Hi Julian,
--On December 14, 2011 12:10:27 AM +0100 Julian Reschke
<julian.reschke@xxxxxx> wrote:
On 2011-12-02 00:41, The IESG wrote:
...
Abstract
This specification defines an extension to WebDAV that allows
efficient synchronization of the contents of a WebDAV collection.
-> Expand acronyms on first use.
Really, doesn't everyone know what WebDAV is by now :-) In any case fixed
in my working copy.
Typically, the first time a client connects to the server it will
need to be informed of the entire state of the collection (i.e., a
full list of all member URIs that are currently in the collection).
That is done by the client sending an empty token value to the
server. This indicates to the server that a full listing is
required.
I think it would be more consistent with other specs not to send an empty
token, but to send *no* token.
Existing implementations expect an empty sync-token element.

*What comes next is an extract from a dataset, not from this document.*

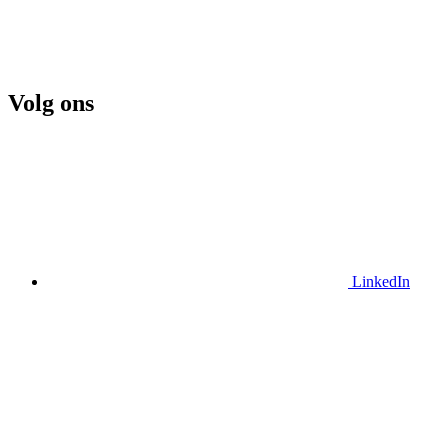
Volg ons
LinkedIn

I don't really
see much difference either way on this, so would prefer to leave it as-is.
As an alternative, the client might choose to do its first
synchronization using some other mechanism on the collection (e.g.

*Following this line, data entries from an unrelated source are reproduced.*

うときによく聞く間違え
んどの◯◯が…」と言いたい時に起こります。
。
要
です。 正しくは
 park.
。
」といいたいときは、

some other form of batch resource information retrieval such as
PROPFIND, SEARCH [RFC5323] , or specialized REPORTs such as those
defined in CalDAV [RFC4791] and CardDAV [I-D.ietf-vcarddav-carddav])
The CardDAV reference will need to be updated...

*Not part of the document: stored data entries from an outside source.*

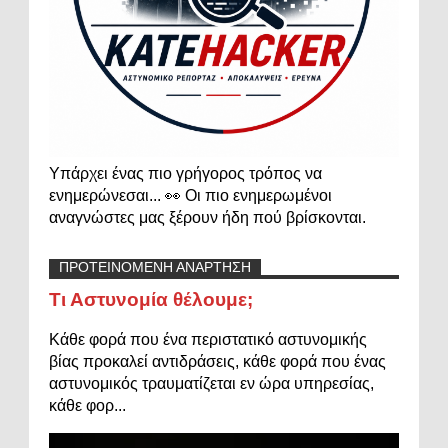
Υπάρχει ένας πιο γρήγορος τρόπος να
ενημερώνεσαι... 👀 Οι πιο ενημερωμένοι
αναγνώστες μας ξέρουν ήδη πού βρίσκονται.
ΠΡΟΤΕΙΝΟΜΕΝΗ ΑΝΑΡΤΗΣΗ
Τι Αστυνομία θέλουμε;
Κάθε φορά που ένα περιστατικό αστυνομικής
βίας προκαλεί αντιδράσεις, κάθε φορά που ένας
αστυνομικός τραυματίζεται εν ώρα υπηρεσίας,
κάθε φορ...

Already fixed that one in my working copy.
To implement the behavior for this report a server needs to keep
track of changes to any member URIs and their mapped resources in a
collection (as defined in Section 3 of [RFC4918]). This includes
Actually, RFC 4918 defines "member URL"; maybe worth adjusting or
pointing out it's the same.
Will make that change in my working copy. BTW "member URI" does appear in
4918 in two places...
Marshalling:
The request URI MUST identify a collection. The request body MUST
be a DAV:sync-collection XML element (see Section 6.1), which MUST
contain one DAV:sync-token XML element, and one DAV:prop XML
element, and MAY contain a DAV:limit XML element.
The request MUST include a Depth header with a value of "1" or
"infinity".
This report definition is in conflict with the definition of the REPORT
method in RFC 3253
(<http://greenbytes.de/tech/webdav/rfc3253.html#rfc.section.3.6>).
Essentially, a report is applied to just the request URI (depth: 0 or no
depth header field), the request URI and it's internal members (1) or all
descendants (infinity).
A report definition should define the response for the case of Depth: 0.
The format for the other cases follows directly from RFC 3253:
"If a Depth request header is included, the response MUST be a 207
Multi-Status. The request MUST be applied separately to the collection
itself and to all members of the collection that satisfy the Depth value.
The DAV:prop element of a DAV:response for a given resource MUST contain
the requested report for that resource."
(Note that I have complained about this a long time ago,
<http://lists.w3.org/Archives/Public/w3c-dist-auth/2007JulSep/0041.html>).
To fix this, the report would need to define Depth: 0 processing on a
collection to mean the changes just on that collection (which means
membership changes, but not changes to member resources), and the other
modes would then follow based on RFC 3253.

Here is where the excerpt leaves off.